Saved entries
■ ■ ■ ■ ■
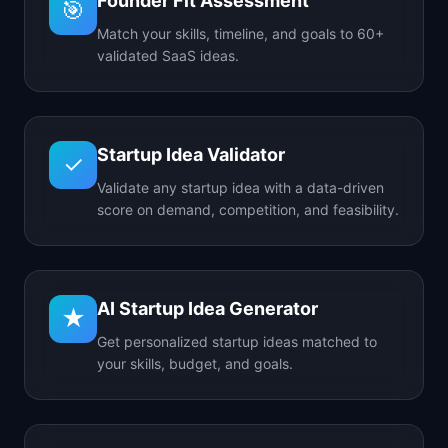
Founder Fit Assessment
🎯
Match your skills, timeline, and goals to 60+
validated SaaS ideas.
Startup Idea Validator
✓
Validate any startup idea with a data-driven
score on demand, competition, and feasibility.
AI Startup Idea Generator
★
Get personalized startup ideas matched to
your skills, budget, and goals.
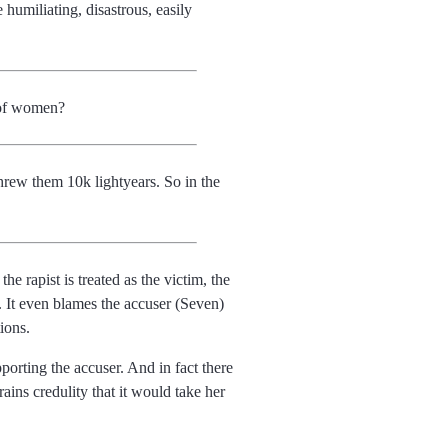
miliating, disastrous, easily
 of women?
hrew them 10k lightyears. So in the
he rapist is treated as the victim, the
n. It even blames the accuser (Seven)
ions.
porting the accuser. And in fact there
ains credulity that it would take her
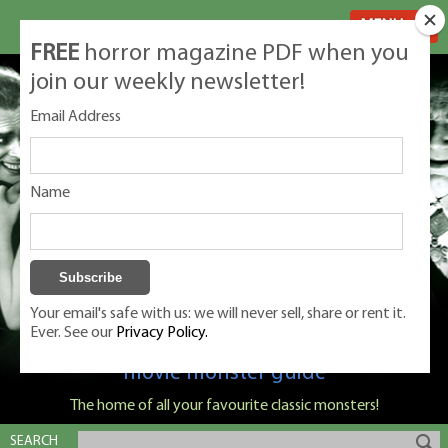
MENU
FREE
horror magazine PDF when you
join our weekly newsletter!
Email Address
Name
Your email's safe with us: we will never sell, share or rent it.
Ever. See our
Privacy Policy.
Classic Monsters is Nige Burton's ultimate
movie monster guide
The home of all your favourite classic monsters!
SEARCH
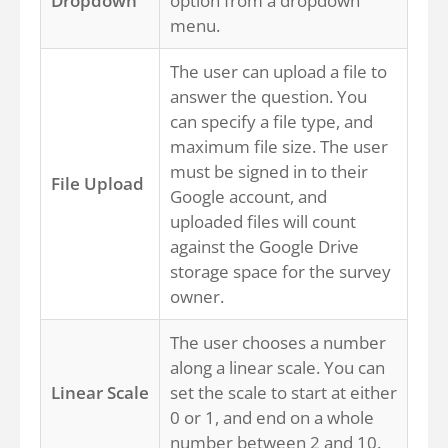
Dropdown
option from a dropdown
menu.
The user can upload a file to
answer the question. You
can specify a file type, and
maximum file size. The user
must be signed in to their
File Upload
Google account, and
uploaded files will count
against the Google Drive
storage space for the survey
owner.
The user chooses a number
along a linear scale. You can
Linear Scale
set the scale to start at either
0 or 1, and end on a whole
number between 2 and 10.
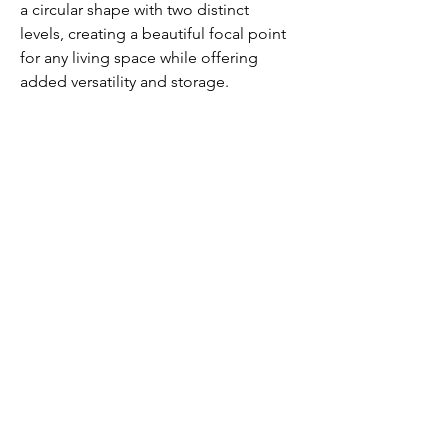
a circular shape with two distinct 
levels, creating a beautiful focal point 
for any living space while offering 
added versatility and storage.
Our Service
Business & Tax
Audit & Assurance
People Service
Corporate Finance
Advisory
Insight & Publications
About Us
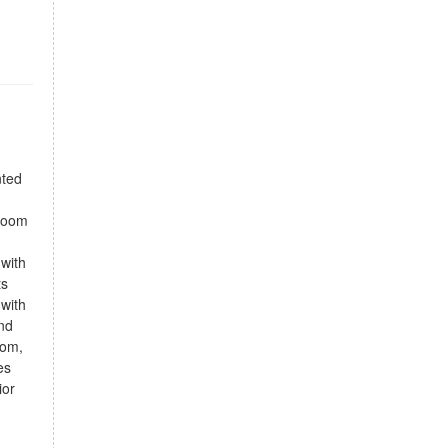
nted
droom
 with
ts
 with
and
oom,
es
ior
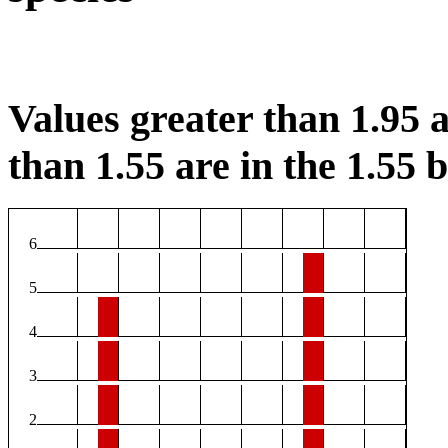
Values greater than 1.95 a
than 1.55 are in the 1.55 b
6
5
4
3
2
■ ■ ■ ■ ■
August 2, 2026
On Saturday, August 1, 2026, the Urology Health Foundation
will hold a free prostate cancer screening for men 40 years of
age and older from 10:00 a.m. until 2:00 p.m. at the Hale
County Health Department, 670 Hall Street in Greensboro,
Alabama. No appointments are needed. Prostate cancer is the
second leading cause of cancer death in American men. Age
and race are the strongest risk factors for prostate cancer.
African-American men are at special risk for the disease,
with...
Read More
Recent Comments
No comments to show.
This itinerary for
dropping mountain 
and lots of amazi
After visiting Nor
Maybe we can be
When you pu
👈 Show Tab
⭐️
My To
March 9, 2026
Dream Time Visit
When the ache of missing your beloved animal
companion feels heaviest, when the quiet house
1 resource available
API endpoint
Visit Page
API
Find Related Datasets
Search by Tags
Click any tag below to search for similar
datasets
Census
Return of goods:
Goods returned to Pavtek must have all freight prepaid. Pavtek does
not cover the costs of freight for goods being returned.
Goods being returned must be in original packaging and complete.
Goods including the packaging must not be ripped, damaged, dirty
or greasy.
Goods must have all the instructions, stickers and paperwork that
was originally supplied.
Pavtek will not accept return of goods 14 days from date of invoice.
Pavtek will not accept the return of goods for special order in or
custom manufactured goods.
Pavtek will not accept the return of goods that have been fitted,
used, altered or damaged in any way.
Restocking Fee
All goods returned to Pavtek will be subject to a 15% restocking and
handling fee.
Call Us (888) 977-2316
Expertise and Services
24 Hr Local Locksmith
■ ■ ■ ■ ■
* [TASK REQUIREMENTS] From the data above, state how many lines contain the string "risk", offering no other words.

* [SOLUTION] 2